● Data records

● ● ● ●

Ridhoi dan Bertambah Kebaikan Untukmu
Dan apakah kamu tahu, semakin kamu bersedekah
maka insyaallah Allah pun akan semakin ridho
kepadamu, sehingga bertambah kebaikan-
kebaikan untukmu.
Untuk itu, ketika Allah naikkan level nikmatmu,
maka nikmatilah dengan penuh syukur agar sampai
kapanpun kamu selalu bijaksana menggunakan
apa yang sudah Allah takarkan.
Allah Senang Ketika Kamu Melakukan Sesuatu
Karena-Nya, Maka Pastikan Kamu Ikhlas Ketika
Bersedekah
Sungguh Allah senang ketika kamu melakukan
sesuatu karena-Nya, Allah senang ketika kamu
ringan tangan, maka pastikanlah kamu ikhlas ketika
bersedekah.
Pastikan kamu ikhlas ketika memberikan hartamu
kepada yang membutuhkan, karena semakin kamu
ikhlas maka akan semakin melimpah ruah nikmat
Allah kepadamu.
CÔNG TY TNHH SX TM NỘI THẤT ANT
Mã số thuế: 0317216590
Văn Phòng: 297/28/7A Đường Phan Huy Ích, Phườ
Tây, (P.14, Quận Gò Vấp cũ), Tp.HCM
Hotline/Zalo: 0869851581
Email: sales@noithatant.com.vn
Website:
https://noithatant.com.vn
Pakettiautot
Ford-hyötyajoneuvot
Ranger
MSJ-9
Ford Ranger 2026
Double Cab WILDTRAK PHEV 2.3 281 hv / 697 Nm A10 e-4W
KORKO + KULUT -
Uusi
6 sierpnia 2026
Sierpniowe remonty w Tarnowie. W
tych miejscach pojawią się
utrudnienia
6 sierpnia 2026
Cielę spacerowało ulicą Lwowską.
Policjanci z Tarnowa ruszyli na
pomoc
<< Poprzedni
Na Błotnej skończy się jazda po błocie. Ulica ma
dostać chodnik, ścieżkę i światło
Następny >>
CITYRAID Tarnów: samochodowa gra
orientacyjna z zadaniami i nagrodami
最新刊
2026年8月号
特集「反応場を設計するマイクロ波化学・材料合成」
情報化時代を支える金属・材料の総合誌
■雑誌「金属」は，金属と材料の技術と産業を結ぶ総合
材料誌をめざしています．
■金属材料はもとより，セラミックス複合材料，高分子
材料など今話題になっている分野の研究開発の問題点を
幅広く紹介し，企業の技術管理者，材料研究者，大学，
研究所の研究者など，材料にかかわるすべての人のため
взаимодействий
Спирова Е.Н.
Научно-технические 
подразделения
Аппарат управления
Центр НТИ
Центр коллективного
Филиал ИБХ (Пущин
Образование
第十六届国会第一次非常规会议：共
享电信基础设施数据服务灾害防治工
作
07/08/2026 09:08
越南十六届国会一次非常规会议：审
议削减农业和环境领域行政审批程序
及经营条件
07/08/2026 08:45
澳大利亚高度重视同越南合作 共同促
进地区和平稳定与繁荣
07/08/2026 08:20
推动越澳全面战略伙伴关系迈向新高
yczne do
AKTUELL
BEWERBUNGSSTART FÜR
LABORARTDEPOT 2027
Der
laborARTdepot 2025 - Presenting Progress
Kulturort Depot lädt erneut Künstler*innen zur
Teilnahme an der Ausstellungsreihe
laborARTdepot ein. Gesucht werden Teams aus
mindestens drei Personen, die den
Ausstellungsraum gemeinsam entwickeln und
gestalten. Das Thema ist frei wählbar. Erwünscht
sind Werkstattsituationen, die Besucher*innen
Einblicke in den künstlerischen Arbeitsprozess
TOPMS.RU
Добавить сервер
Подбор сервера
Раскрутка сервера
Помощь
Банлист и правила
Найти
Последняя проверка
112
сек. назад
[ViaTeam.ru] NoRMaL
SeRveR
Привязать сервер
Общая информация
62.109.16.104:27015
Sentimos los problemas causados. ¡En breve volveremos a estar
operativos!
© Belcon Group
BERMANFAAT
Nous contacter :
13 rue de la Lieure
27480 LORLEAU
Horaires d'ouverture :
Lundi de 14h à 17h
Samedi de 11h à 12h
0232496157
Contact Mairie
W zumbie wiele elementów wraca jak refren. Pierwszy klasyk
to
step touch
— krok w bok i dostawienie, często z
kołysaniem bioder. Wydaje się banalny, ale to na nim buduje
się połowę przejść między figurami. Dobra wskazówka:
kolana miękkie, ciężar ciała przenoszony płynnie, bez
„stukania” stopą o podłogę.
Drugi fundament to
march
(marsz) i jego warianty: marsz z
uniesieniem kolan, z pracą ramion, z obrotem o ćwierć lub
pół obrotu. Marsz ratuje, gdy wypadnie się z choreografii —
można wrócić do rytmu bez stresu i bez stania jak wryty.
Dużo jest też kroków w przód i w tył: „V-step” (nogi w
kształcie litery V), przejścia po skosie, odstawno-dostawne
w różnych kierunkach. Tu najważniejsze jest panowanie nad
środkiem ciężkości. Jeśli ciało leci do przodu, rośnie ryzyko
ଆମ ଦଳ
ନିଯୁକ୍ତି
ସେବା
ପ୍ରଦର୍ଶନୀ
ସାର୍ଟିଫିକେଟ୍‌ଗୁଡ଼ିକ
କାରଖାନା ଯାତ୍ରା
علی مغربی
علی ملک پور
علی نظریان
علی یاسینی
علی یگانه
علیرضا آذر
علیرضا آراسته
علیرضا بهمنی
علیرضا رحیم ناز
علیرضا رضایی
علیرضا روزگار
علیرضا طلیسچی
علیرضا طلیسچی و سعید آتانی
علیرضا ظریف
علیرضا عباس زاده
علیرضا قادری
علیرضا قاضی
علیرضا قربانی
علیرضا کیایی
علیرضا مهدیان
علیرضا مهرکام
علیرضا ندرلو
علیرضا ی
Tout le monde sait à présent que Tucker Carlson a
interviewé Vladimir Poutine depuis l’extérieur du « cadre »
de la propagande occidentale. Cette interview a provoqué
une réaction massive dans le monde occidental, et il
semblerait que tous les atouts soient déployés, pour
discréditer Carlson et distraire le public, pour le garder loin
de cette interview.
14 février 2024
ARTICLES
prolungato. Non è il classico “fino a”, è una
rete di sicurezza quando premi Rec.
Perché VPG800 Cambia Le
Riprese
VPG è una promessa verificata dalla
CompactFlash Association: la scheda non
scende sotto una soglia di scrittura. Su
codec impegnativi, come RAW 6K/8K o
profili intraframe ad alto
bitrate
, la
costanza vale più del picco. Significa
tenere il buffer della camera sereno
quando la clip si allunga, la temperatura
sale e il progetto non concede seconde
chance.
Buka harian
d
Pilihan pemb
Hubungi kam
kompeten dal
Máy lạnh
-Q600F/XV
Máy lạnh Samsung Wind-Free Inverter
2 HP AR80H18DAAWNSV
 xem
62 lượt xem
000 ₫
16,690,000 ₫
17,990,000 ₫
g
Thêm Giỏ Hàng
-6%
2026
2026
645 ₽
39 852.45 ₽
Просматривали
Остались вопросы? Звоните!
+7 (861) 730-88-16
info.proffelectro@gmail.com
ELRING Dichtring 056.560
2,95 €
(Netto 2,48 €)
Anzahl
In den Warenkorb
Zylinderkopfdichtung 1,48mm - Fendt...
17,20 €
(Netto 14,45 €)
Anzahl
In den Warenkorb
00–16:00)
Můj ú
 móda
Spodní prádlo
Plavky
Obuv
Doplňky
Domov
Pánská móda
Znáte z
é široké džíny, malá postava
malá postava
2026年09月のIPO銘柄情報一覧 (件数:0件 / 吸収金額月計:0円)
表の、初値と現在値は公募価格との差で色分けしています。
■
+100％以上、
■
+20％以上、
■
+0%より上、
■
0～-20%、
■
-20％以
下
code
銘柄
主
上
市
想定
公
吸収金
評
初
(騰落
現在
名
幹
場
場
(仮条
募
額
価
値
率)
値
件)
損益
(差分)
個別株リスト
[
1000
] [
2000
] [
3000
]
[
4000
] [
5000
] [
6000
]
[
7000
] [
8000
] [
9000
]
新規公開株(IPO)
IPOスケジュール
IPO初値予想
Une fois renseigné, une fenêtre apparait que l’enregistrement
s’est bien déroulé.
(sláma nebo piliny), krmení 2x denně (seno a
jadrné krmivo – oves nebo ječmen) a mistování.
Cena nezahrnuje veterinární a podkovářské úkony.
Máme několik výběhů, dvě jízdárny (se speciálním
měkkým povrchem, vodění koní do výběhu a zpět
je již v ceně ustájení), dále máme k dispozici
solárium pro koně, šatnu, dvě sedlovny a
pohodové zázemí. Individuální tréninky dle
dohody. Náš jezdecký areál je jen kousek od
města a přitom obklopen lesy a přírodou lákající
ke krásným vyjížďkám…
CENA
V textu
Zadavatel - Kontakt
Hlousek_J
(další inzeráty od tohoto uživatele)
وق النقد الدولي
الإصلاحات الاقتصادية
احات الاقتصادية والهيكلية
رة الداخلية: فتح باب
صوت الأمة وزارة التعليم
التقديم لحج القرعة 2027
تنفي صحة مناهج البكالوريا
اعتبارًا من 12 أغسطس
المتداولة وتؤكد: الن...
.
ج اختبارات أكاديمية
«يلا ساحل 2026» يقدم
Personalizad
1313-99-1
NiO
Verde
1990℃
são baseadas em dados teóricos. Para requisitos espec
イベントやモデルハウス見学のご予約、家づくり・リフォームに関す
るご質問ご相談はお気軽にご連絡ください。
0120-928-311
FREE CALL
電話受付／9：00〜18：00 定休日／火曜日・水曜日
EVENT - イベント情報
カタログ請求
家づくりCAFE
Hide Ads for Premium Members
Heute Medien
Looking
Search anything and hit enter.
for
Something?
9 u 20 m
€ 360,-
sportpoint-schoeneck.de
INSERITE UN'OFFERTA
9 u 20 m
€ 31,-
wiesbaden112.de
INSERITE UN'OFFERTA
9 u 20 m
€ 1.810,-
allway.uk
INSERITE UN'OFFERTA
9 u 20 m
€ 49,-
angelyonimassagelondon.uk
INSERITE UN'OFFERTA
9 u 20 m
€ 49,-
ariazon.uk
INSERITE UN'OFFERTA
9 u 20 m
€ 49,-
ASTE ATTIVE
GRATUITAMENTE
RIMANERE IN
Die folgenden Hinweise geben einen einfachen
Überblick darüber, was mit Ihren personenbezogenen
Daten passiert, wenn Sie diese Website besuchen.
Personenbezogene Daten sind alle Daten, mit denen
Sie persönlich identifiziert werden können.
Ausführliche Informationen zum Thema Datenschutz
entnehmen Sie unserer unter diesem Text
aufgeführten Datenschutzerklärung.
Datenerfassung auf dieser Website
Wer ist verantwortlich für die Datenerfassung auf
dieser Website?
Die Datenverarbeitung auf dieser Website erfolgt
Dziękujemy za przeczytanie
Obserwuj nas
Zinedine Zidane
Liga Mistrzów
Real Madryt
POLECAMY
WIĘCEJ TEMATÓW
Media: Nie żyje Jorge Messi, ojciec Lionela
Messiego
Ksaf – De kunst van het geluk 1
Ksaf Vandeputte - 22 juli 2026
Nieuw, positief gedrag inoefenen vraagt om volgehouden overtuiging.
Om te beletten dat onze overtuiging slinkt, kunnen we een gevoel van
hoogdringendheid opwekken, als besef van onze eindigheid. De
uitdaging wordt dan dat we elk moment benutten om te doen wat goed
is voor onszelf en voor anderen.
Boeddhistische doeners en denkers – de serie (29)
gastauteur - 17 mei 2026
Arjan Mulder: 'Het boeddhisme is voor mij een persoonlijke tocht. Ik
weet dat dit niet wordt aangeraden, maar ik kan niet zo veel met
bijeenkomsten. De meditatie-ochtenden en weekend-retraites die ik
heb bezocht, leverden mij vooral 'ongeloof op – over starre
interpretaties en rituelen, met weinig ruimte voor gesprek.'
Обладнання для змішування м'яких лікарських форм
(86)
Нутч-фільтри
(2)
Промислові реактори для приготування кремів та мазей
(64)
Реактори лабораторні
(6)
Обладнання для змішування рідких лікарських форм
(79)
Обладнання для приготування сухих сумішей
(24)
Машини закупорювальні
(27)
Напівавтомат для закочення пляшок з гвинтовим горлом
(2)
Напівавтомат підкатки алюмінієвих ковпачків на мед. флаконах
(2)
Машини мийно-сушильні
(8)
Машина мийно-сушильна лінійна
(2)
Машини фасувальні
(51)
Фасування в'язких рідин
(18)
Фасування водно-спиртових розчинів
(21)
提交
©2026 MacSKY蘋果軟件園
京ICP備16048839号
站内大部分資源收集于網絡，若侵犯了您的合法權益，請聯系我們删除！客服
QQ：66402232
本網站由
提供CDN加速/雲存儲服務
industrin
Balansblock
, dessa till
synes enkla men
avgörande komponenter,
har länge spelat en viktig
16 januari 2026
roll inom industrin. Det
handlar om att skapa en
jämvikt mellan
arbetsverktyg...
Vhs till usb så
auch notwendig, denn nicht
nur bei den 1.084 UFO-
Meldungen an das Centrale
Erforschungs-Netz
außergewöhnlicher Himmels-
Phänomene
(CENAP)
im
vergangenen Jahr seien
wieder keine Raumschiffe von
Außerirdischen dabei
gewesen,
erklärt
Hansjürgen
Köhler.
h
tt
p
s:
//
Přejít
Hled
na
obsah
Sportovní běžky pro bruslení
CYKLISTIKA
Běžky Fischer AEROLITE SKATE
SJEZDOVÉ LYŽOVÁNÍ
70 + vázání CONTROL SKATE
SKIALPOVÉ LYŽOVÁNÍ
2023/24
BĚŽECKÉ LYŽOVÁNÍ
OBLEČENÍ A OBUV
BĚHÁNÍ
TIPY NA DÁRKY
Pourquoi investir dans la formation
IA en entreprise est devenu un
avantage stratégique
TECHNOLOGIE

● ● ● ●

● The problem
Print, please, the lines from the first line of the material through the line that contains "Pakettiautot", exactly as written and with nothing added.

● Answer section
Ridhoi dan Bertambah Kebaikan Untukmu
Dan apakah kamu tahu, semakin kamu bersedekah
maka insyaallah Allah pun akan semakin ridho
kepadamu, sehingga bertambah kebaikan-
kebaikan untukmu.
Untuk itu, ketika Allah naikkan level nikmatmu,
maka nikmatilah dengan penuh syukur agar sampai
kapanpun kamu selalu bijaksana menggunakan
apa yang sudah Allah takarkan.
Allah Senang Ketika Kamu Melakukan Sesuatu
Karena-Nya, Maka Pastikan Kamu Ikhlas Ketika
Bersedekah
Sungguh Allah senang ketika kamu melakukan
sesuatu karena-Nya, Allah senang ketika kamu
ringan tangan, maka pastikanlah kamu ikhlas ketika
bersedekah.
Pastikan kamu ikhlas ketika memberikan hartamu
kepada yang membutuhkan, karena semakin kamu
ikhlas maka akan semakin melimpah ruah nikmat
Allah kepadamu.
CÔNG TY TNHH SX TM NỘI THẤT ANT
Mã số thuế: 0317216590
Văn Phòng: 297/28/7A Đường Phan Huy Ích, Phườ
Tây, (P.14, Quận Gò Vấp cũ), Tp.HCM
Hotline/Zalo: 0869851581
Email: sales@noithatant.com.vn
Website:
https://noithatant.com.vn
Pakettiautot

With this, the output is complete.